Confidence equals style for the Grammy-winner, and her voluptuous figure is now much in demand by the A-list labels.
When Adele takes the stage at the Hollywood Bowl next Sunday alongside Etta James, it will be a dreamgirl moment. More than her stint at the famed BRIT School, the performing-arts breeding ground that also spawned Amy Winehouse, Adele credits her prodigious talent to the high priestess of soul, whose albums she listened to religiously in her bedroom as a teen.
But style, not song, first hooked Adele (born Adele Laurie Blue Adkins). At 13, she spotted an Etta James CD in a bargain bin at the HMV store in her native London. She had never heard of James but was instantly smitten. "Her blond weave and her catty eyes and her curves and her tight gold shimmery dresses, and just that attitude in her face and figure -- I was like, 'Oh my God, to die!' "
Replace the blond weave with a brushed-out beehive and the shimmery dress with a baggy "jumper," as she calls her oversize sweater, and Adele could easily be describing herself: a soul diva for the MySpace generation. Her figure, hair and liquid-lined eyes confer a retro swing that her dressed-down cool simultaneously refutes. When she thrusts out her hand to show off the 16-diamond Tiffany ring she gave herself for her recent 21st birthday, it's clear she's patrolling the border between streetwise girl and glamorous woman.
Lounging in the courtyard of the Greenwich Hotel in Manhattan, a far cry from her South London roots, Adele sips an espresso and drags on a Marlboro Light, exhibiting a poise that belies her years -- more Beyoncé than Britney. That outsized confidence is matched by outsized features: down-pillow lips, gem-green eyes, flame-red mane, rosebud complexion, heart-shaped dimpled chin. She exaggerates nature with plenty of nurture. "Oh, I love looking like a drag queen," she gushes. "Hair back-combed beyond belief, eyelashes galore, heavy contour. And I love my big, square, ghetto nails."
Her body is also big, if we're talking fashion-world metrics. Adele says she weighs 11 stone (154 pounds) and wears a British size 14 (size 12 in the U.S.) Does she feel pressure to slim down? "I've been the same since I was 15 and went on the contraceptive pill. I've got this far without looking like Britney Spears. I think I can go a bit further," she says with a satirical bite worthy of Jay McInerney.

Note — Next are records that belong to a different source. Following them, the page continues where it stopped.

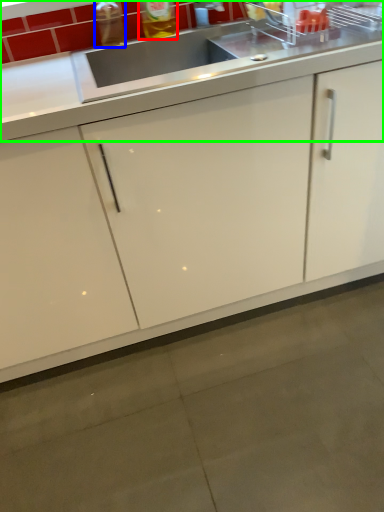 Question: Which object is positioned farthest from beverage (highlighted by a red box)? Select from bottle (highlighted by a blue box) and countertop (highlighted by a green box).

Choices:
 (A) bottle
 (B) countertop

Answer: (B) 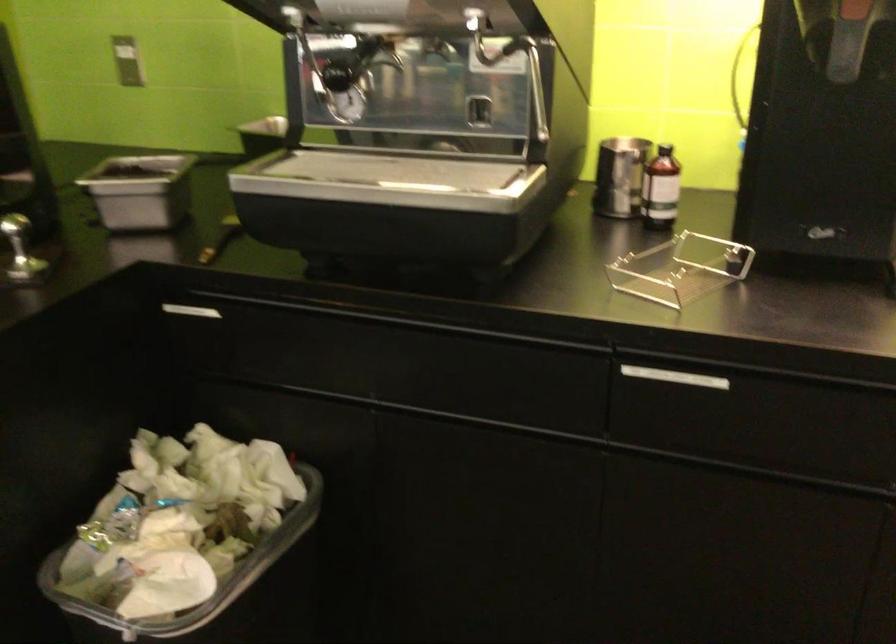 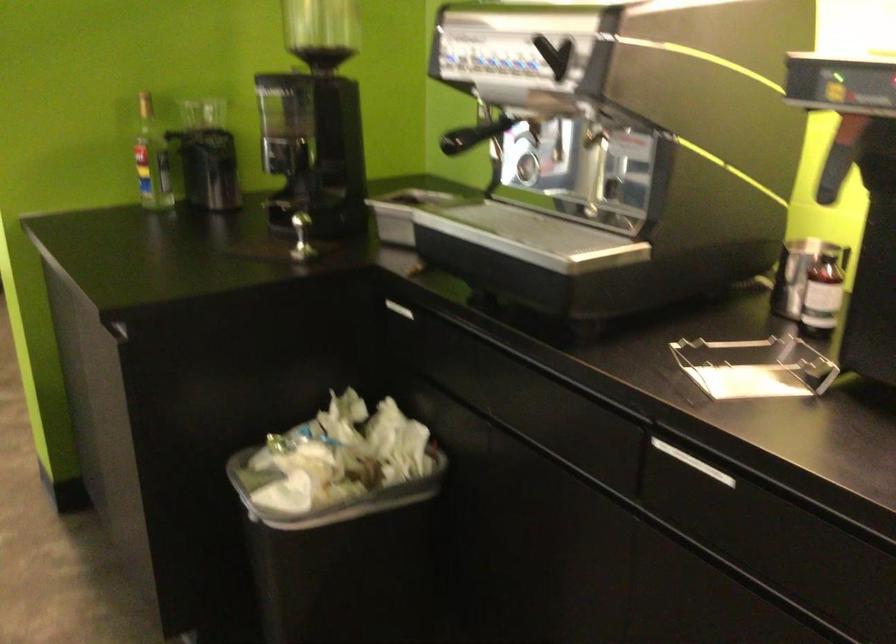 Where in the second image is the point corresponding to point 674,377 from the first image?

(693, 462) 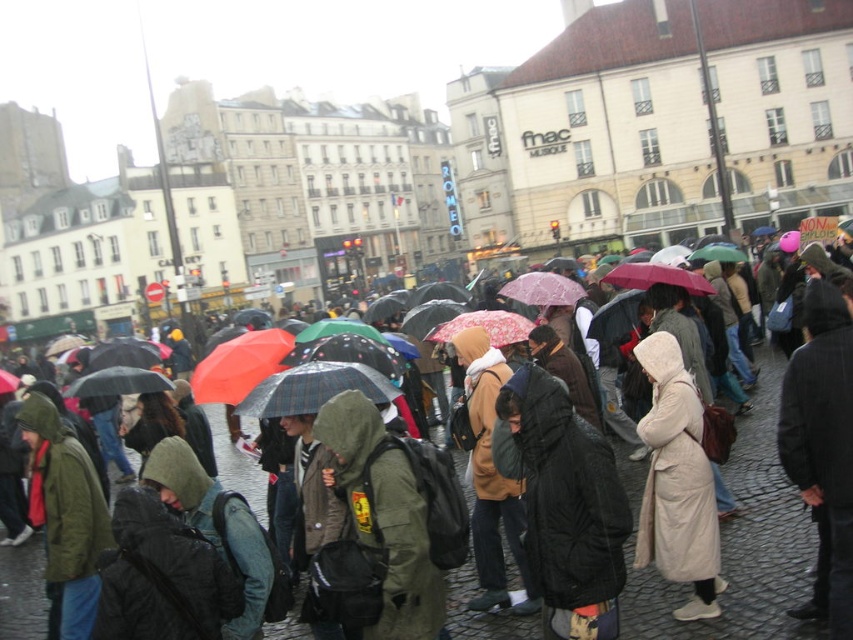 Question: Among these objects, which one is farthest from the camera?

Choices:
 (A) light beige coat at center
 (B) cobblestone pavement at center

Answer: (A)

Question: Can you confirm if cobblestone pavement at center is wider than light beige coat at center?

Choices:
 (A) no
 (B) yes

Answer: (B)

Question: Which point appears closest to the camera in this image?

Choices:
 (A) (663, 364)
 (B) (781, 620)

Answer: (B)

Question: Does cobblestone pavement at center come behind light beige coat at center?

Choices:
 (A) no
 (B) yes

Answer: (A)

Question: Where is cobblestone pavement at center located in relation to light beige coat at center in the image?

Choices:
 (A) left
 (B) right

Answer: (A)

Question: Which object appears closest to the camera in this image?

Choices:
 (A) cobblestone pavement at center
 (B) light beige coat at center

Answer: (A)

Despite some to-be-expected snarkiness about it in the blogosphere, Adele's voluptuous figure is working in her favor. If a chance record-store encounter was her fashion awakening, her christening was landing a four-page spread in Vogue for this past May's annual "Shape" issue as the "curvy" icon. Topping that, Anna Wintour, Vogue's editor in chief, dressed her for the Grammys in a custom Barbara Tfank black satin dress belted to show off her waist, with a Stephen Russell 19th-century diamond brooch perched atop her generous décolletage.
Adele walked away from the night with two Grammys, and the event also placed her irretrievably in the fashion spotlight. Which is not entirely where she wants to be. "I'd much rather dress comfortable than become a trendsetter. I'd much rather be like this," she says, gesturing at today's outfit: a striped H&M baggy sweater over black American Apparel leggings, ankles peeking out of Chanel ballerina flats.
"I'm not that fussed about fashion," she says bluntly. But she's hardly ascetic. She raids the racks of Topshop, H&M and American Apparel for basics. She names Donna Karan, Moschino and Vivienne Westwood as beloved designers. Her London apartment is too tiny to accommodate her shoe and bag addiction -- Louis Vuitton, Gucci, tons of Manolo Blahnik and Chanel -- so she keeps stuff in storage at her dad's place. "I get bored of things after two months," she says. Yet she has an adult savvy about investment pieces, like her seven Chanel bags. "They'll be nice to have when I'm older," she says. "My favorite Chanel [a navy quilted-lambskin purse] I could probably still buy in 30 years."
Siren in waiting
Adele has come a long way since her early grunge days. More recently, she has shed kewpie bangs for the side-swept beehive that's now her signature -- "a neat housewifey one, not like Amy Winehouse's," she explains. Her go-to trapeze shapes are yielding to tailored silhouettes.
"When she walked into my studio, she reminded me of Lynn Redgrave in 'Georgy Girl,' " says Tfank, a Los Angeles designer who is creating Adele's outfit for the Hollywood Bowl. Tfank saw a '50s Hollywood siren waiting to be tapped. "She needs to show her body, not hide her body," the designer says. "She is more like Marilyn Monroe, who said, 'This is who I am.' "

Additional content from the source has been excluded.